> **Activity**:
List every line in this data where the string "become" occurs.

> **Information**:
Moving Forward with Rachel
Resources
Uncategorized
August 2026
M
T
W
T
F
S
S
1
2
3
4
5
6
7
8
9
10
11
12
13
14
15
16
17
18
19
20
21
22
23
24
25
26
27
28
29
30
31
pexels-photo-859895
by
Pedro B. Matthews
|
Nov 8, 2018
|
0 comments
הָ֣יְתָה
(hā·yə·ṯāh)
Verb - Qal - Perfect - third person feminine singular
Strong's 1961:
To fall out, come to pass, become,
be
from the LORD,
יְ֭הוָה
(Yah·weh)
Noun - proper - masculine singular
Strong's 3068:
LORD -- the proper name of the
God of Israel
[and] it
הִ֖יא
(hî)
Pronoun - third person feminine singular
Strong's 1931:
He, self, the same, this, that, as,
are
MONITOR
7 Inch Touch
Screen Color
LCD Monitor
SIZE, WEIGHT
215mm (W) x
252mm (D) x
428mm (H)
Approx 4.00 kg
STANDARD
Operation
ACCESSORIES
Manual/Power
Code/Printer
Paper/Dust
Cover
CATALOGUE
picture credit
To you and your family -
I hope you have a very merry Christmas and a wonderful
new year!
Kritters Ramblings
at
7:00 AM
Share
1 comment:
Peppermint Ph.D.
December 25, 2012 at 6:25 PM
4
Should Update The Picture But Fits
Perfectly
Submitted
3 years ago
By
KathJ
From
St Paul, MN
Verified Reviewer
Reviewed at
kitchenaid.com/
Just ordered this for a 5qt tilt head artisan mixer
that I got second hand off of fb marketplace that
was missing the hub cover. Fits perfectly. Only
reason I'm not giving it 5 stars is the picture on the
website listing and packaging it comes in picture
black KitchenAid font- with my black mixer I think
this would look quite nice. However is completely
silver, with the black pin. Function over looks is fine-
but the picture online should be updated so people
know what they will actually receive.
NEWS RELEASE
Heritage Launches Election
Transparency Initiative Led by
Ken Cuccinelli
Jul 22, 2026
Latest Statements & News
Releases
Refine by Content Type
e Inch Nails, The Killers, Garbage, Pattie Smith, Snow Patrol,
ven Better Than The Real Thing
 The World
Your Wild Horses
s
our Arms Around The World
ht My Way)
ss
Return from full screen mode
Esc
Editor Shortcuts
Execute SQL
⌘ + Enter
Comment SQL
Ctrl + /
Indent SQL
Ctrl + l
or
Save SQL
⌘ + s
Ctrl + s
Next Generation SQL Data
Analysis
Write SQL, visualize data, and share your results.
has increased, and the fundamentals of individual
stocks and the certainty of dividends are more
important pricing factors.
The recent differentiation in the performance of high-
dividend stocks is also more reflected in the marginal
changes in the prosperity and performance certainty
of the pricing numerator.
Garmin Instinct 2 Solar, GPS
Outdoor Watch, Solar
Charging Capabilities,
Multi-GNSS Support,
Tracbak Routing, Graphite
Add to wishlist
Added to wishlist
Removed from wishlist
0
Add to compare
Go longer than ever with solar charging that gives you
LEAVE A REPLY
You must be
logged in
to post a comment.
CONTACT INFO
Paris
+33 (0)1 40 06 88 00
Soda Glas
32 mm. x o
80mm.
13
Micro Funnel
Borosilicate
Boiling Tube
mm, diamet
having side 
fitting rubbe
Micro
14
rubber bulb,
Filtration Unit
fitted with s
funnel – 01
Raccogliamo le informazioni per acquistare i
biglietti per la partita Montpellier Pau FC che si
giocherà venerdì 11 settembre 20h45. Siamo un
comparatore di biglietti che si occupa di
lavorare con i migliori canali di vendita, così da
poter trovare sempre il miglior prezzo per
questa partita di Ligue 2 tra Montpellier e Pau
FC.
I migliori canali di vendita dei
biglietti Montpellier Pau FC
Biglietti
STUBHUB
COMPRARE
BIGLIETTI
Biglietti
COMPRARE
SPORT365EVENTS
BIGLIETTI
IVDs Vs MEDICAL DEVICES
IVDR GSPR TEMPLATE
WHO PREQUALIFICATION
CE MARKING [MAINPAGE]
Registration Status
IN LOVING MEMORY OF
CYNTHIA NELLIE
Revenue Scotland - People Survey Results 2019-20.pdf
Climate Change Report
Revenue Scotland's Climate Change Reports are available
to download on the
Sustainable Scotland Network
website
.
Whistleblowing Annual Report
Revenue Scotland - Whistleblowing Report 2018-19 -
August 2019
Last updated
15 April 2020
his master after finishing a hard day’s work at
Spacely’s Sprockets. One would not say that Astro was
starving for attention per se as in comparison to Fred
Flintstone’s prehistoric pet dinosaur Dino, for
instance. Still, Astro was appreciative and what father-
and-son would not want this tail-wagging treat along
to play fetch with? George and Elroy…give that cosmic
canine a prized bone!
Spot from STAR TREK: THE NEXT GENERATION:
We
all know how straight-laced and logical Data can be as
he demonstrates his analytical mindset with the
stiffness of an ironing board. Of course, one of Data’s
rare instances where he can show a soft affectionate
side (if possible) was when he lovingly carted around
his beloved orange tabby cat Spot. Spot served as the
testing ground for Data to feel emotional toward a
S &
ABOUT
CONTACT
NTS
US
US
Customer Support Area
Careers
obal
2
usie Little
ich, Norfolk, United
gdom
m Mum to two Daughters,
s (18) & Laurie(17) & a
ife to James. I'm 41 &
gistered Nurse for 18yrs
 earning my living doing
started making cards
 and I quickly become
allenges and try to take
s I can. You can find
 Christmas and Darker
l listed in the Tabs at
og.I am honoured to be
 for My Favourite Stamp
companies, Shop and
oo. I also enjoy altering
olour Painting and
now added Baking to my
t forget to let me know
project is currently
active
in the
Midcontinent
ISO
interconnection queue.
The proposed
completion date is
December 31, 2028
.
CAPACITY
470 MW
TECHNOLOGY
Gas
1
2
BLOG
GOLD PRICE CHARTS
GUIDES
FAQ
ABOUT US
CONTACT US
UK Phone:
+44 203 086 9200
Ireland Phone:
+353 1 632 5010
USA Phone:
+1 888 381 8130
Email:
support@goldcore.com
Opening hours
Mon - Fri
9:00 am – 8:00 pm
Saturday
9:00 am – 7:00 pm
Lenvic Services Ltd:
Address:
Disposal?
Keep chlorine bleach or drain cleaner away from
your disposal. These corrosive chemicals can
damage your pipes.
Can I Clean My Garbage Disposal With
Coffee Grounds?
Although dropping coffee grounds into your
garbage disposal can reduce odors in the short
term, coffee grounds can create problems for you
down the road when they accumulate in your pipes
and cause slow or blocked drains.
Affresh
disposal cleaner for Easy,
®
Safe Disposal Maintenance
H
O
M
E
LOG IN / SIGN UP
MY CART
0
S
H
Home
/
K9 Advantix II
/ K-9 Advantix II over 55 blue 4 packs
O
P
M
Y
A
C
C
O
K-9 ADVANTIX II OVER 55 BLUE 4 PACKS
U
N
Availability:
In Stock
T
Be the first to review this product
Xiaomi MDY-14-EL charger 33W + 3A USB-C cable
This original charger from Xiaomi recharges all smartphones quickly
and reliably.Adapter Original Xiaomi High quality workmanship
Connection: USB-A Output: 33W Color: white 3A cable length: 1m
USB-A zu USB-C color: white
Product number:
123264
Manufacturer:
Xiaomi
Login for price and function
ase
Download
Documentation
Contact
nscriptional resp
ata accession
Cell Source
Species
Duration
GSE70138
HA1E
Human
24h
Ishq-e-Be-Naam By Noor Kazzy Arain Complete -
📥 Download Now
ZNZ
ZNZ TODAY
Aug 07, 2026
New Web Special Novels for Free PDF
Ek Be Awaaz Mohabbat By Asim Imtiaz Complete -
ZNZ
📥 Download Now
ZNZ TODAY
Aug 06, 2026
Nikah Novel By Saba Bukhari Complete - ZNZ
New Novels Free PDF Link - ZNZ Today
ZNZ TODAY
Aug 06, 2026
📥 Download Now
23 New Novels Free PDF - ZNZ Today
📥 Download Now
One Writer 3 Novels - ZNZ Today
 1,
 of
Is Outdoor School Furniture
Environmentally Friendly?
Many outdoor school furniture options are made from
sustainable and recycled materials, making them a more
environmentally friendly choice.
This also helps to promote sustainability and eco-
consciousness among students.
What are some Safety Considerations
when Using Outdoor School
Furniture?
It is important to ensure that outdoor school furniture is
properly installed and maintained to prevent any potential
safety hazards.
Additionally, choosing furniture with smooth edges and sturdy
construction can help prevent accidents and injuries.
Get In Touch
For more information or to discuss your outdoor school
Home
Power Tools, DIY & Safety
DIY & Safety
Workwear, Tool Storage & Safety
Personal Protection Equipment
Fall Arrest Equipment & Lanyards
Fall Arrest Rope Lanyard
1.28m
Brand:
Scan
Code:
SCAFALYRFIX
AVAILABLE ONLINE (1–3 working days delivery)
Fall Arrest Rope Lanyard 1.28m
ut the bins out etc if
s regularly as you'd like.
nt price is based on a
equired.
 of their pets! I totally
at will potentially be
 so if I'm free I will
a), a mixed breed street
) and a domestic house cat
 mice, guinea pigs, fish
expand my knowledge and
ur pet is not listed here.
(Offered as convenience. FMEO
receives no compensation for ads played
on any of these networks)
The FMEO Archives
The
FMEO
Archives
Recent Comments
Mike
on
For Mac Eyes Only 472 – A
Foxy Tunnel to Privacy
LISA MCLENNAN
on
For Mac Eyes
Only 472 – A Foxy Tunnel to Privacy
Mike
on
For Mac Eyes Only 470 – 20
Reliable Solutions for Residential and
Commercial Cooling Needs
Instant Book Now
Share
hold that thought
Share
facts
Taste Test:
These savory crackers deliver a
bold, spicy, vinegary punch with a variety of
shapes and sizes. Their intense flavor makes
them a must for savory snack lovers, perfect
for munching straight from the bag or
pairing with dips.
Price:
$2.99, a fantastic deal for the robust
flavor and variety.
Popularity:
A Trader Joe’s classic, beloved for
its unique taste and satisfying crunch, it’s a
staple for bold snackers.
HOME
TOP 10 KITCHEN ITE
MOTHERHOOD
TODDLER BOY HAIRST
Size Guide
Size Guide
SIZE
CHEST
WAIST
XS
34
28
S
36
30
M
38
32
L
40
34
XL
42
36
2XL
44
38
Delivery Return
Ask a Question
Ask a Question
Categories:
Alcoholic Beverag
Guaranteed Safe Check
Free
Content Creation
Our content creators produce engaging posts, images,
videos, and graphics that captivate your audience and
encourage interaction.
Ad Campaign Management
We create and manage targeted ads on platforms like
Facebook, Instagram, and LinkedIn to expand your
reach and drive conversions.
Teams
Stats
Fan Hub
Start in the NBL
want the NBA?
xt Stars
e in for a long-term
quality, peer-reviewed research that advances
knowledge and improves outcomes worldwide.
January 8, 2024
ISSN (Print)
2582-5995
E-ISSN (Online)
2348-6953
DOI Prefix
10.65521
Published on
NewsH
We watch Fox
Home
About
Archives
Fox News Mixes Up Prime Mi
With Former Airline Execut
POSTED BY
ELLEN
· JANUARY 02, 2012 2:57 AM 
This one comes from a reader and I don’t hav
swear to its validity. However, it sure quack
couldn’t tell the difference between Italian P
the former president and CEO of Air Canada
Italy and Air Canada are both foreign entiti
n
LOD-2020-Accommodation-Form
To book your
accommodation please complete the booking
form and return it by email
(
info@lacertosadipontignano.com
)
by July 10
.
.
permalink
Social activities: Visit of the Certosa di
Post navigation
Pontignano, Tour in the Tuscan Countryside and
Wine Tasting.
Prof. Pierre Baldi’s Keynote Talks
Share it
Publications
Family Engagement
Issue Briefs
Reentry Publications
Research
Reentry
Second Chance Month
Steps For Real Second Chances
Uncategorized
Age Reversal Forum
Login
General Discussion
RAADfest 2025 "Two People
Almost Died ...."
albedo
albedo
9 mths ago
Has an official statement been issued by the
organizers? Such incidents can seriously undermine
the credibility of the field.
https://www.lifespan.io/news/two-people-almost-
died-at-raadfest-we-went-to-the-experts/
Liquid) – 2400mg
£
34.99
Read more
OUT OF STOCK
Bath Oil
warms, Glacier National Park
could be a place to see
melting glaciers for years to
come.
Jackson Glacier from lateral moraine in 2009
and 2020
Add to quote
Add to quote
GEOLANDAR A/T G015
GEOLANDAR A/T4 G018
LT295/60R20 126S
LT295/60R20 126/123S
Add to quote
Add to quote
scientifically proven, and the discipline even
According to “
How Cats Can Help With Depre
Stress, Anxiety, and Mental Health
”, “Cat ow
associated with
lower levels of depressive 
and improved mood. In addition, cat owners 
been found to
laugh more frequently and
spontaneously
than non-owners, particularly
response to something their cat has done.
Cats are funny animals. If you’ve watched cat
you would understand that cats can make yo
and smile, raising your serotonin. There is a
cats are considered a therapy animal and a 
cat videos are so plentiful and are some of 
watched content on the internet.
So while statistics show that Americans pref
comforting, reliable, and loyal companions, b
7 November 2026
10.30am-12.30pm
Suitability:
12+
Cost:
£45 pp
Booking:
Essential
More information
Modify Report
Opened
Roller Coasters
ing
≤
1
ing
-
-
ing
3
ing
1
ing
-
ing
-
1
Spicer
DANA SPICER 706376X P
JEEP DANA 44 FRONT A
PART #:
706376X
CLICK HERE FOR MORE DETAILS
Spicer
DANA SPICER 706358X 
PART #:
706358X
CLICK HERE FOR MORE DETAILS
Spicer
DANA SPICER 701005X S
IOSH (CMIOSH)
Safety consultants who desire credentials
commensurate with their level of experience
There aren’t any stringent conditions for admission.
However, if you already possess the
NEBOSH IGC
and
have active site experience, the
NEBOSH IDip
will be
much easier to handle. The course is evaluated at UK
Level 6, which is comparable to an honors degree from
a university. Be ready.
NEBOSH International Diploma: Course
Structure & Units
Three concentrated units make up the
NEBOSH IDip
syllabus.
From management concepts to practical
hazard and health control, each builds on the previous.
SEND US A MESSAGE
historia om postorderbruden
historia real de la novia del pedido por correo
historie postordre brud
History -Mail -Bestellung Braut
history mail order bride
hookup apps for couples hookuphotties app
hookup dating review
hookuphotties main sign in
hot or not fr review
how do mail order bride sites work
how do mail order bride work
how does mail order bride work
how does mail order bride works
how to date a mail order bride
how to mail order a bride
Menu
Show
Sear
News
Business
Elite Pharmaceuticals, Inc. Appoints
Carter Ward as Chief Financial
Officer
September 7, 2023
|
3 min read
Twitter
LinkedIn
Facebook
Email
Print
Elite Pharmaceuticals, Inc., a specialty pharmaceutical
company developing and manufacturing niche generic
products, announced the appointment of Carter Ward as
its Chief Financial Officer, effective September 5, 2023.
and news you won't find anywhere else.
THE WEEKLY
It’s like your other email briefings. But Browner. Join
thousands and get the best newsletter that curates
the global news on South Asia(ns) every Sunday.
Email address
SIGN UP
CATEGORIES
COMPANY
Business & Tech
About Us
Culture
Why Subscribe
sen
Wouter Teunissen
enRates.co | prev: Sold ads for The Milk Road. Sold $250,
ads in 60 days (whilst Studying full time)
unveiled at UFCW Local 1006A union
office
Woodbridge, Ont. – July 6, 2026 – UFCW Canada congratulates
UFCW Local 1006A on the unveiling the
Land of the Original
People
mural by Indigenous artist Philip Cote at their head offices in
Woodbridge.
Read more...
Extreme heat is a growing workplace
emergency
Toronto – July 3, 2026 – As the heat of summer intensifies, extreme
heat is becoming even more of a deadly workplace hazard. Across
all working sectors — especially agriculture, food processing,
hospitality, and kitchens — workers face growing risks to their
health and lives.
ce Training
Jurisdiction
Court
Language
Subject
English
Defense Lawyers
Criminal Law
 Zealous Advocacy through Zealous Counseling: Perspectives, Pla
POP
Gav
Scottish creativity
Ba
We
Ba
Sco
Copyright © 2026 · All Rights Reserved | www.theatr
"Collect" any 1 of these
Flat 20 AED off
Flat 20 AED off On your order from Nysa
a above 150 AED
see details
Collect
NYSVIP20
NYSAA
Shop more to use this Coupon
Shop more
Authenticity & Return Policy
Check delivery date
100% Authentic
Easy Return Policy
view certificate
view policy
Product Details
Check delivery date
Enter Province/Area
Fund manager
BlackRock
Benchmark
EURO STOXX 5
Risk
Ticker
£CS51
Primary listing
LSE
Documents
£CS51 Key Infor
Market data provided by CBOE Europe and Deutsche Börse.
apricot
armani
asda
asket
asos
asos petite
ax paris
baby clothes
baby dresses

> **The completed task**:
To fall out, come to pass, become,
 and I quickly become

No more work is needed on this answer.